> _Task brief_:
Repeat the listing exactly. Any picture in it should be left out of the copy.

> _Study material_:

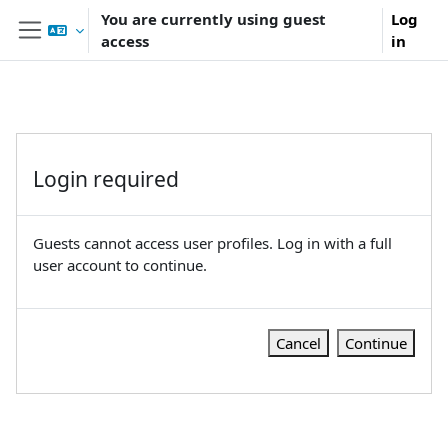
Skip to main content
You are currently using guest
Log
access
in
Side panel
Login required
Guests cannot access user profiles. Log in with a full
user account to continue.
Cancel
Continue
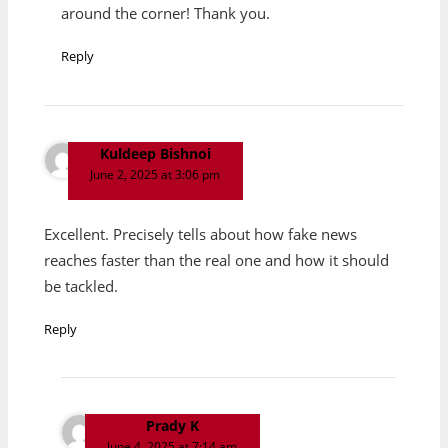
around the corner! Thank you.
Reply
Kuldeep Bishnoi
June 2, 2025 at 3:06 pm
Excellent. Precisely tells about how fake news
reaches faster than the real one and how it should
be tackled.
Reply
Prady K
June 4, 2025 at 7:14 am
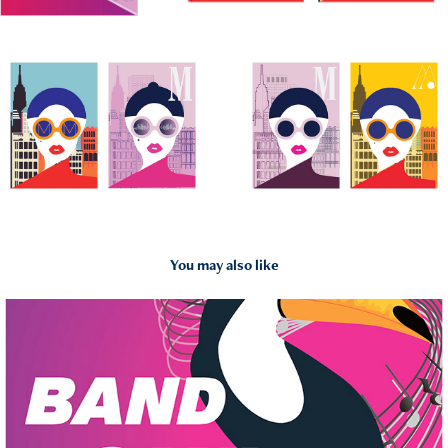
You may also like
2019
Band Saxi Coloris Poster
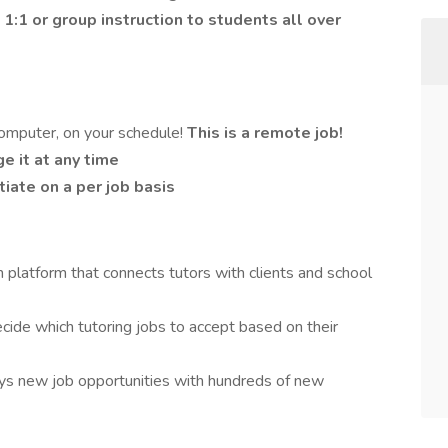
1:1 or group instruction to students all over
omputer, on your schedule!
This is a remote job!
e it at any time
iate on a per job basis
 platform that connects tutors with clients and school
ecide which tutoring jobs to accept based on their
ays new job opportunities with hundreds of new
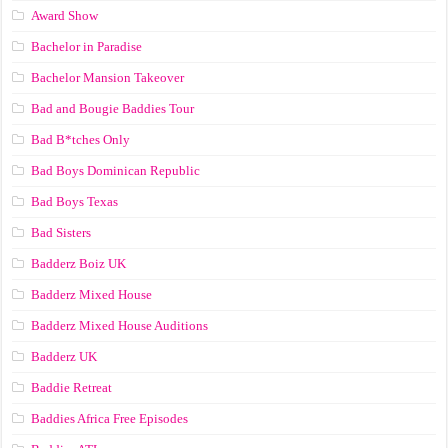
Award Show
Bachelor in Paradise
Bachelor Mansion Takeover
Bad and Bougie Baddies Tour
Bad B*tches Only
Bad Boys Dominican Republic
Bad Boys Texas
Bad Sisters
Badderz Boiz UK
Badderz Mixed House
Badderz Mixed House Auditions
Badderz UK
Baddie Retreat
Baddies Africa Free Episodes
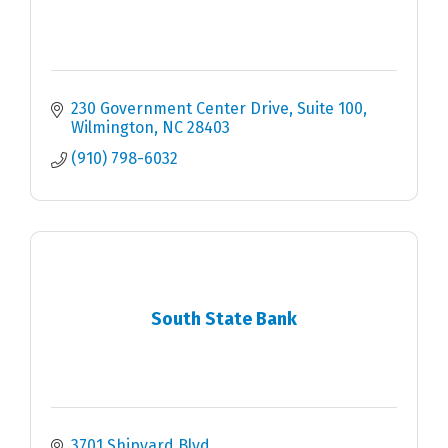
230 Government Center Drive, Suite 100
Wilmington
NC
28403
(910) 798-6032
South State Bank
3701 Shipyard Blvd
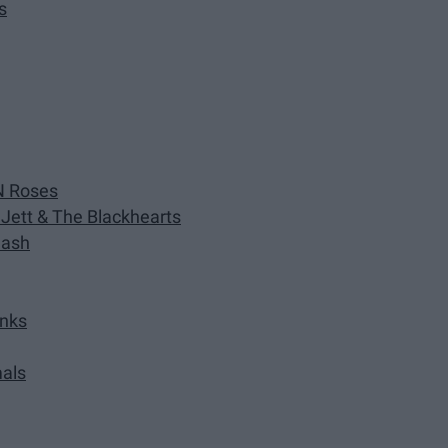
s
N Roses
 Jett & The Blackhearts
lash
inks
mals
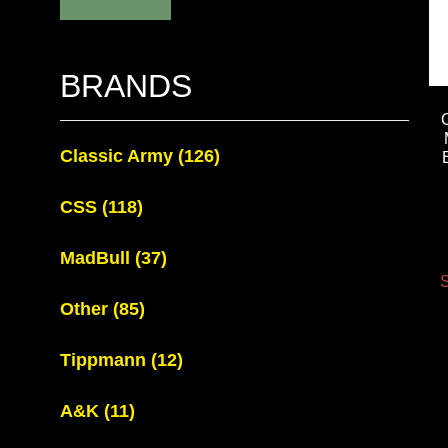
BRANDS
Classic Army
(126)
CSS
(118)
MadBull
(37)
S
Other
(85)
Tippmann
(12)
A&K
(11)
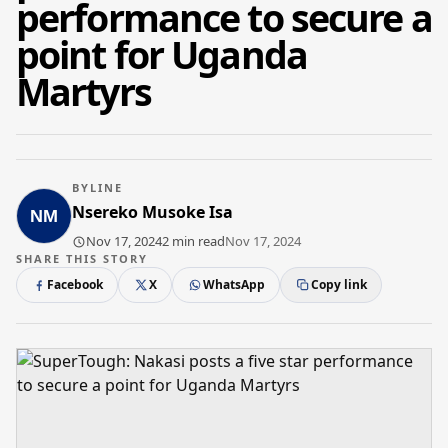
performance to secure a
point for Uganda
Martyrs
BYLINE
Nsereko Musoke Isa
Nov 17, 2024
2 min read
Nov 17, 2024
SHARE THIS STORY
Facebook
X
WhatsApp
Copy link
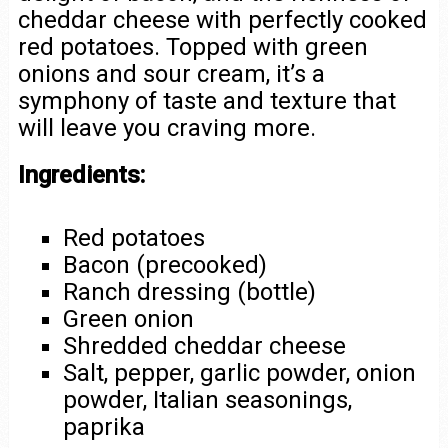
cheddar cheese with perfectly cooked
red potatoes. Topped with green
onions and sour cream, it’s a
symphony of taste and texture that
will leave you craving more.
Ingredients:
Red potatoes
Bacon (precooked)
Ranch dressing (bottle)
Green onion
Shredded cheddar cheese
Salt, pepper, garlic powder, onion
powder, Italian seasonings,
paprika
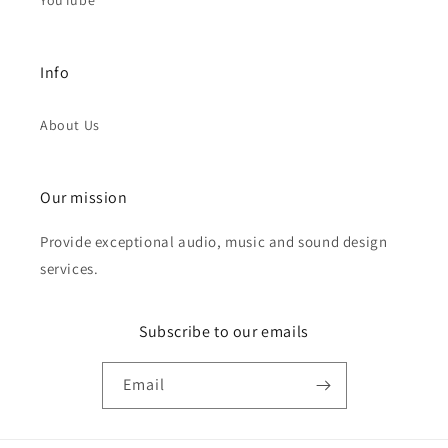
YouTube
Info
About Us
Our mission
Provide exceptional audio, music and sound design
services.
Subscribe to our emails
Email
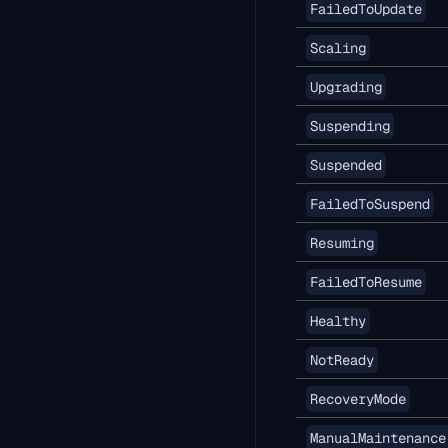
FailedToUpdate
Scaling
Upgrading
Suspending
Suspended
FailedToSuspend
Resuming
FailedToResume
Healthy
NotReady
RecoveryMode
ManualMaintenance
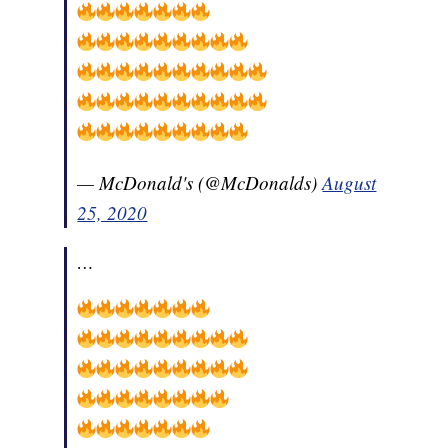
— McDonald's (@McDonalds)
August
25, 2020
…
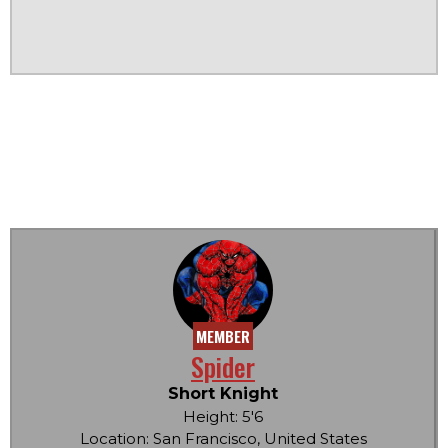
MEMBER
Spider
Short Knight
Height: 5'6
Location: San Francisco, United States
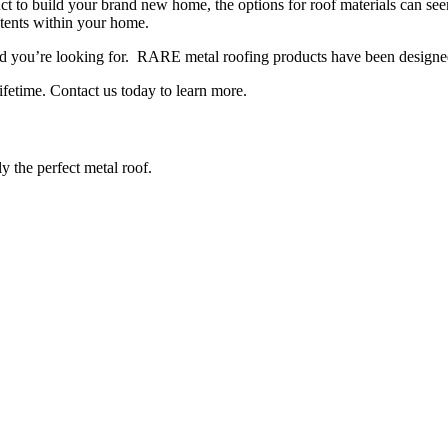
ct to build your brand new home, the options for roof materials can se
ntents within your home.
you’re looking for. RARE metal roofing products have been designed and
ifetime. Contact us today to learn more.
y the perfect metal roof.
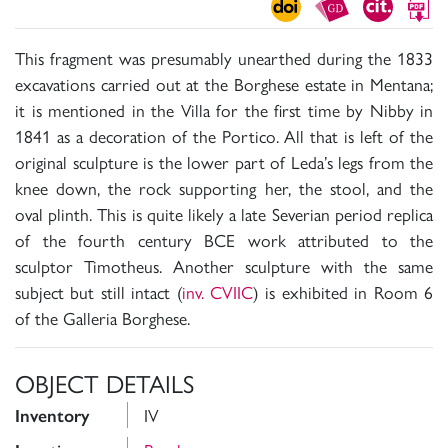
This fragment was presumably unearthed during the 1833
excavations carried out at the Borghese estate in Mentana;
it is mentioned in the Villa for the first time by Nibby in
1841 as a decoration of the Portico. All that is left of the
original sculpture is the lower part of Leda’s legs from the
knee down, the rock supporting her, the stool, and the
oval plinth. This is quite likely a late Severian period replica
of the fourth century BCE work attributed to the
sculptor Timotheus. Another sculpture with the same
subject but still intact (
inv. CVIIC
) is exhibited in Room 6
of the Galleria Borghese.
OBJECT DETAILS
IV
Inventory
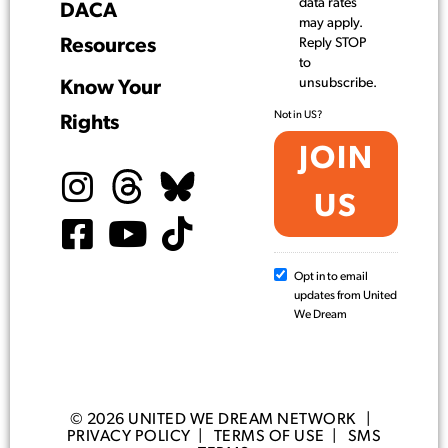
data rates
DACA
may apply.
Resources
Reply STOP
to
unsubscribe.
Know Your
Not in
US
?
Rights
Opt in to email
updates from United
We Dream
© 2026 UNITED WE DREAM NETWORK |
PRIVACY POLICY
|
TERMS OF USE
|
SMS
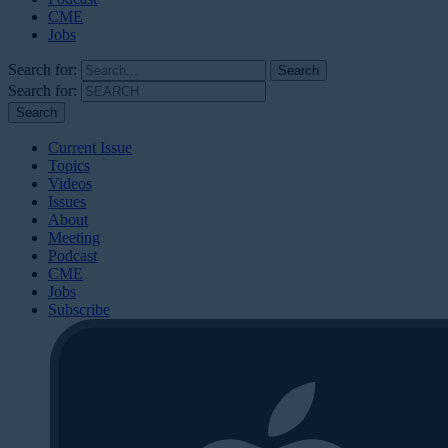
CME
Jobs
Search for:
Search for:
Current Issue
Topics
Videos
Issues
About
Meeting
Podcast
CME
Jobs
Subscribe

> _Your response_:
Skip to main content
You are currently using guest
Log
access
in
Side panel
Login required
Guests cannot access user profiles. Log in with a full
user account to continue.
Cancel
Continue
around the corner! Thank you.
Reply
Kuldeep Bishnoi
June 2, 2025 at 3:06 pm
Excellent. Precisely tells about how fake news
reaches faster than the real one and how it should
be tackled.
Reply
Prady K
June 4, 2025 at 7:14 am
You may also like
2019
Band Saxi Coloris Poster
1:1 or group instruction to students all over
omputer, on your schedule!
This is a remote job!
e it at any time
iate on a per job basis
 platform that connects tutors with clients and school
ecide which tutoring jobs to accept based on their
ays new job opportunities with hundreds of new
Award Show
Bachelor in Paradise
Bachelor Mansion Takeover
Bad and Bougie Baddies Tour
Bad B*tches Only
Bad Boys Dominican Republic
Bad Boys Texas
Bad Sisters
Badderz Boiz UK
Badderz Mixed House
Badderz Mixed House Auditions
Badderz UK
Baddie Retreat
Baddies Africa Free Episodes
230 Government Center Drive, Suite 100
Wilmington
NC
28403
(910) 798-6032
South State Bank
3701 Shipyard Blvd
s
N Roses
 Jett & The Blackhearts
lash
inks
mals
BRANDS
Classic Army
(126)
CSS
(118)
MadBull
(37)
S
Other
(85)
Tippmann
(12)
A&K
(11)
performance to secure a
point for Uganda
Martyrs
BYLINE
Nsereko Musoke Isa
Nov 17, 2024
2 min read
Nov 17, 2024
SHARE THIS STORY
Facebook
X
WhatsApp
Copy link
cheddar cheese with perfectly cooked
red potatoes. Topped with green
onions and sour cream, it’s a
symphony of taste and texture that
will leave you craving more.
Ingredients:
Red potatoes
Bacon (precooked)
Ranch dressing (bottle)
Green onion
Shredded cheddar cheese
Salt, pepper, garlic powder, onion
powder, Italian seasonings,
paprika
YouTube
Info
About Us
Our mission
Provide exceptional audio, music and sound design
services.
Subscribe to our emails
Email
FailedToUpdate
Scaling
Upgrading
Suspending
Suspended
FailedToSuspend
Resuming
FailedToResume
Healthy
NotReady
RecoveryMode
ManualMaintenance
— McDonald's (@McDonalds)
August
25, 2020
…
MEMBER
Spider
Short Knight
Height: 5'6
Location: San Francisco, United States
ct to build your brand new home, the options for roof materials can se
ntents within your home.
you’re looking for. RARE metal roofing products have been designed and
ifetime. Contact us today to learn more.
y the perfect metal roof.
This fragment was presumably unearthed during the 1833
excavations carried out at the Borghese estate in Mentana;
it is mentioned in the Villa for the first time by Nibby in
1841 as a decoration of the Portico. All that is left of the
original sculpture is the lower part of Leda’s legs from the
knee down, the rock supporting her, the stool, and the
oval plinth. This is quite likely a late Severian period replica
of the fourth century BCE work attributed to the
sculptor Timotheus. Another sculpture with the same
subject but still intact (
inv. CVIIC
) is exhibited in Room 6
of the Galleria Borghese.
OBJECT DETAILS
IV
Inventory
data rates
DACA
may apply.
Resources
Reply STOP
to
unsubscribe.
Know Your
Not in
US
?
Rights
Opt in to email
updates from United
We Dream
© 2026 UNITED WE DREAM NETWORK |
PRIVACY POLICY
|
TERMS OF USE
|
SMS
CME
Jobs
Search for:
Search for:
Current Issue
Topics
Videos
Issues
About
Meeting
Podcast
CME
Jobs
Subscribe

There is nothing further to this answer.